Supportive Housing Network of NY

The Supportive Housing Network of New York (the Network) is a statewide membership organization that advocates for
permanent affordable housing tied to services for formerly homeless, disabled and at-risk families and individuals. Our more than 200 nonprofit members have created over 50,000 units of supportive housing throughout New York State.
Our members provide case management, clinical counseling, job training and referrals, medication management and other services to people living with HIV/AIDS, mental illness and other disabilities, youth aging out of foster care, homeless veterans, survivors of domestic violence, and other vulnerable populations. Ten full-time staff members carry out the Network’s mission: nine in our New York City office and two from our upstate office in Albany.

We have three main objectives:

  • Advocate at the federal, state and local level for policies, programs and resources that strengthen and expand supportive housing opportunities for homeless and at-risk New Yorkers;
  • Educate the public and elected officials about the positive impact of supportive housing on tenants and communities and
  • Provide our members with the training and technical assistance they need to develop and manage quality, affordable housing.
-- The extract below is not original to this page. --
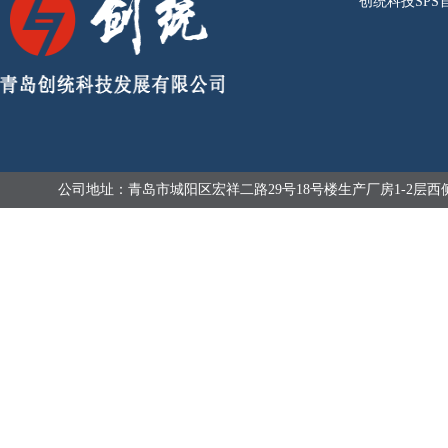
创统科技SPS
公司地址：青岛市城阳区宏祥二路29号18号楼生产厂房1-2层西
技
On any given day, Network staff members conduct research on legislation and analyze the impact of policies, develop and distribute materials to educate the public about supportive housing, meet with elected officials and government partners in New York City, Albany and Washington D.C., and share best practices with our nonprofit members collected across the supportive housing community. The Network has a rich history working with Princeton interns, who have enabled the Network to remain incredibly productive during the summer months. Having a PICS intern allows our organization to do more intensive research and policy analysis, two functions that are mostly done on an as-needed basis during the rest of the year to support urgent advocacy efforts. The Princeton intern does some of this research and analysis themselves, almost always having the opportunity to write or contribute to at least one policy brief, report and/or public testimony themselves. This allows the Network to reprioritize important, our longer-term initiatives that often get “back-burnered” during particularly hectic budget advocacy years. Having an additional team member also allows us to outreach to more of our members and colleagues for the ideas and data that drive our policy and advocacy agenda. As City, State and Federal governments struggle to close enormous budget deficits, more and more of our efforts must be directed at preserving and advocating for funding for supportive housing. Princeton interns focus their energies on dedicated projects and give us the ability to prioritize and move forward important initiatives: from updating our comprehensive funding guide detailing the financial streams that fund supportive housing to organizing grassroots advocacy efforts and conducting research to support our policy and advocacy agenda.

City/State

New York, NY

Internship Description

The Princeton intern will be involved in a number of important research, advocacy projects and key initiatives over the course of the summer and participate in two conferences and at least one national lobby day. The internship begins just before the Network's annual conference, offering the intern the opportunity to attend workshops on a myriad of current policies, trends and innovations in the industry. It's the largest supportive conference in the country with over 1,500 social service providers, developers, architects, advocates and others in attendance.
The PICS intern will also be starting in the midst of City budget advocacy season. As such, the intern will likely be assisting in the Network’s efforts to educate NYC City Council Members and local communities on supportive housing.
They will also assist in our efforts so that Council supports the creation of more supportive housing as well as inform them and educate them about the City's homeless policy priorities.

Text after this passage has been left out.